_Work order_
Retype the line in which "Identify the location" appears, then every line after it until the records end. Leave out the pictures.

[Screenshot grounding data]
━━━━━━

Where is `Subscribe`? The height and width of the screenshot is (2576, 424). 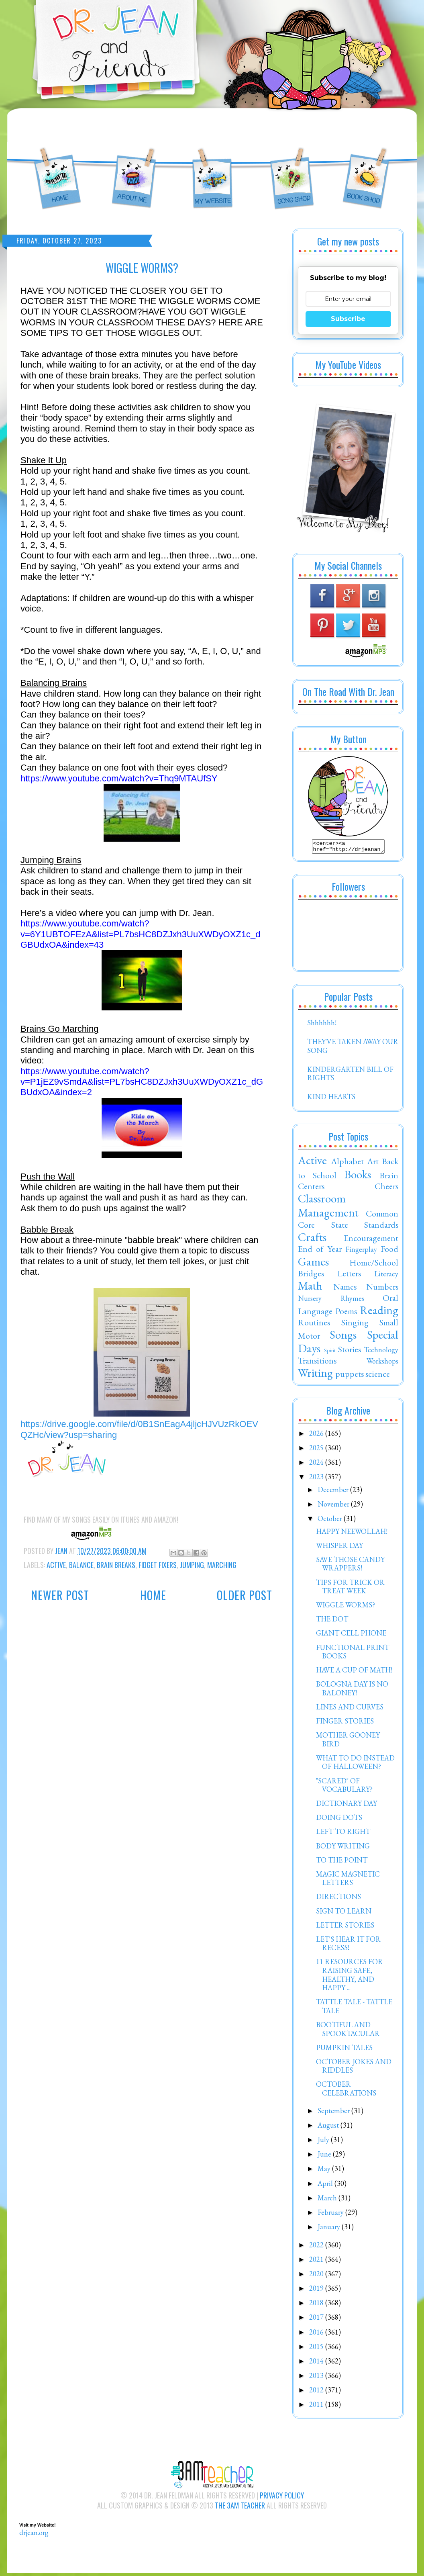
Subscribe is located at coordinates (348, 319).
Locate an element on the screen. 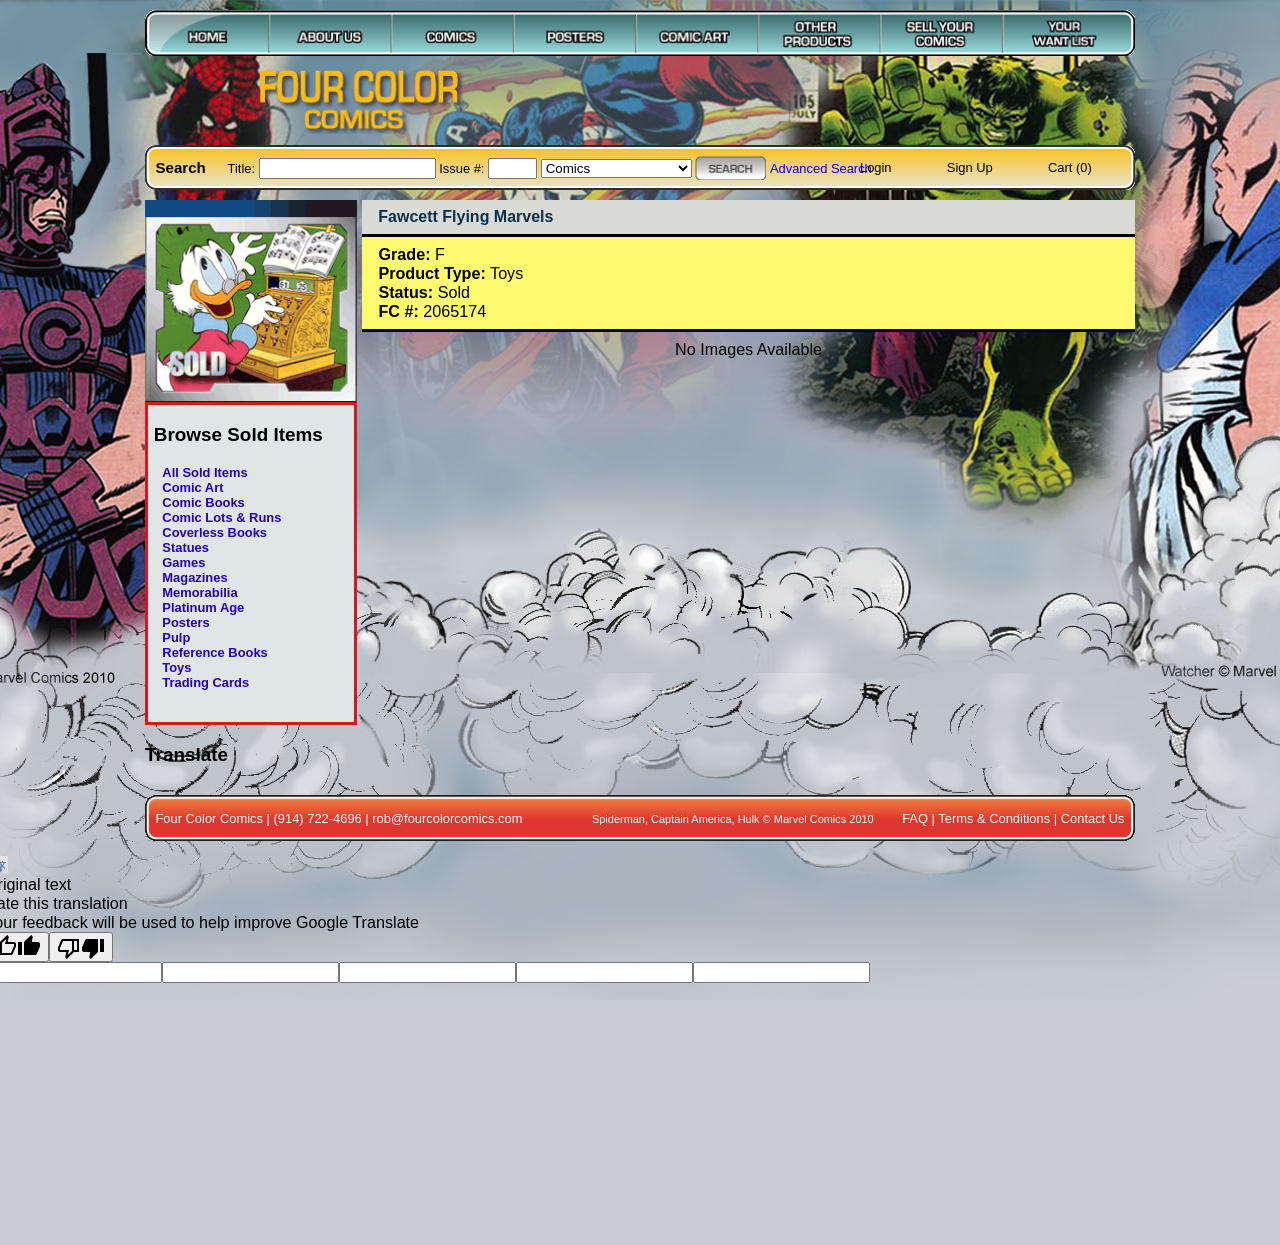  Statues is located at coordinates (185, 547).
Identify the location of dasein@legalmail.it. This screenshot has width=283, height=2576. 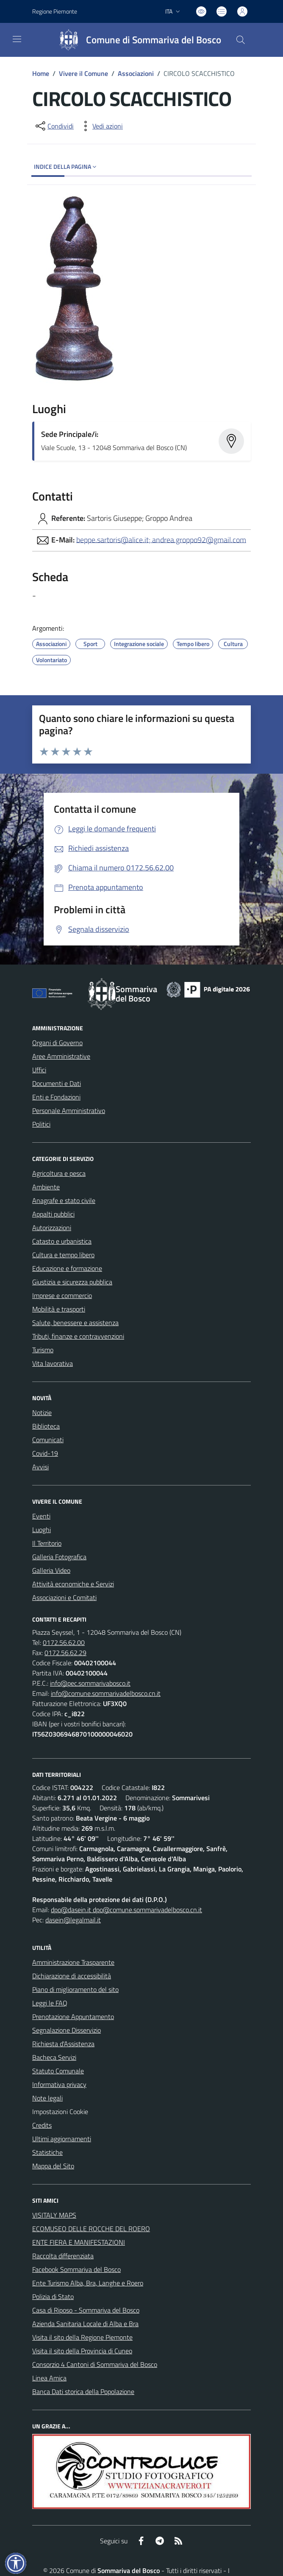
(73, 1920).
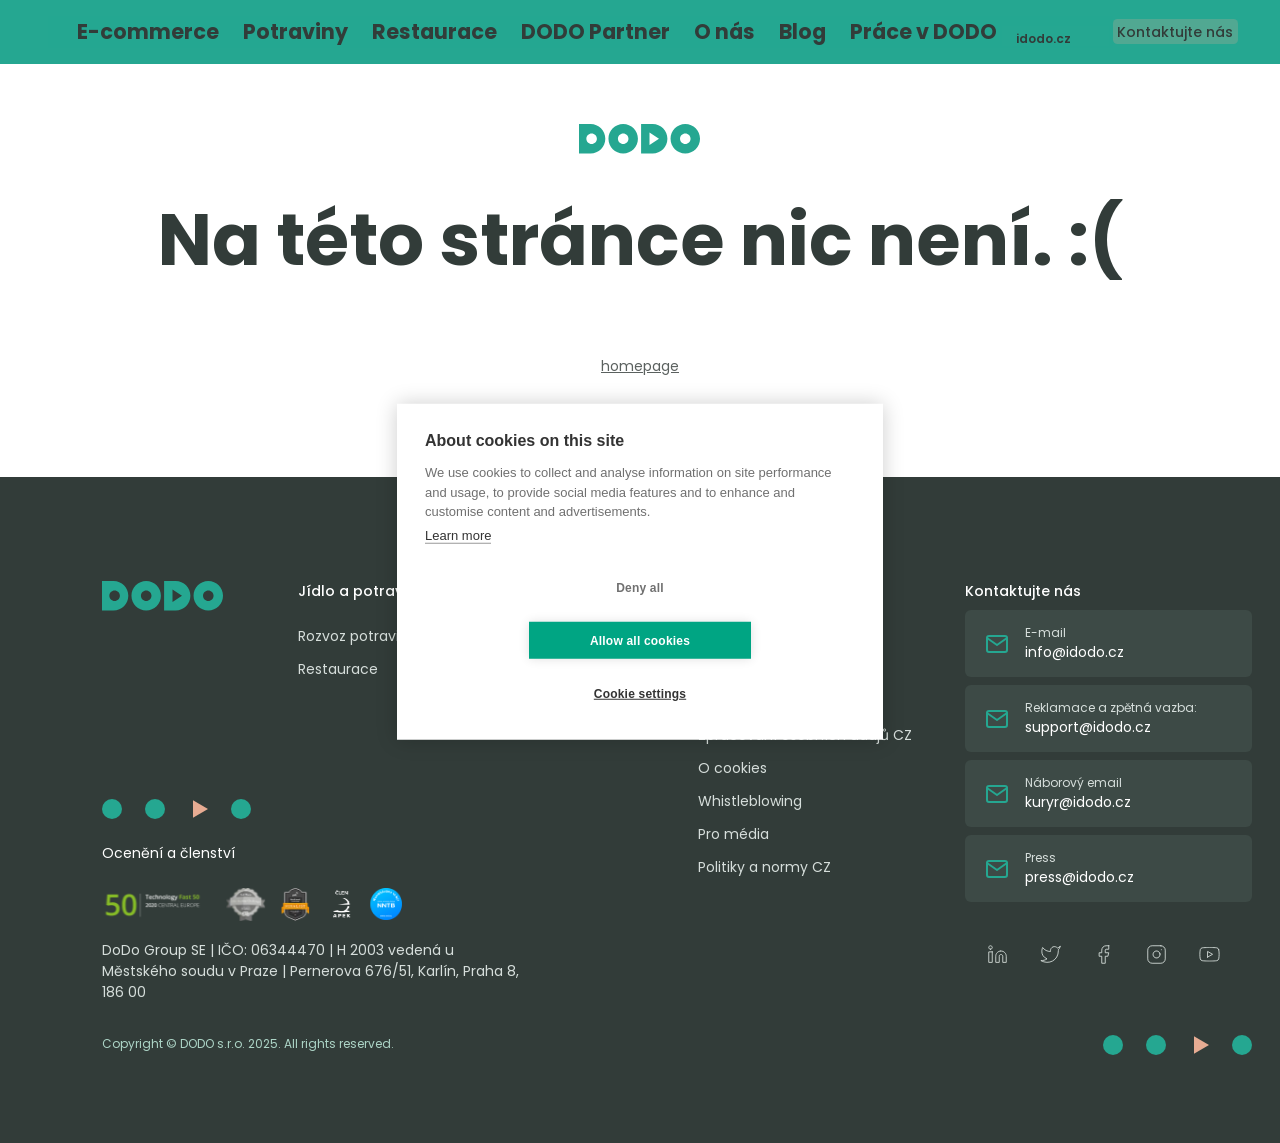 This screenshot has width=1280, height=1143. What do you see at coordinates (640, 366) in the screenshot?
I see `homepage` at bounding box center [640, 366].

━━━━━━

_Exercise result_
Identify the location of dasein@legalmail.it. This screenshot has width=283, height=2576. 
(73, 1920).
 This screenshot has width=1280, height=1143. What do you see at coordinates (640, 366) in the screenshot?
I see `homepage` at bounding box center [640, 366].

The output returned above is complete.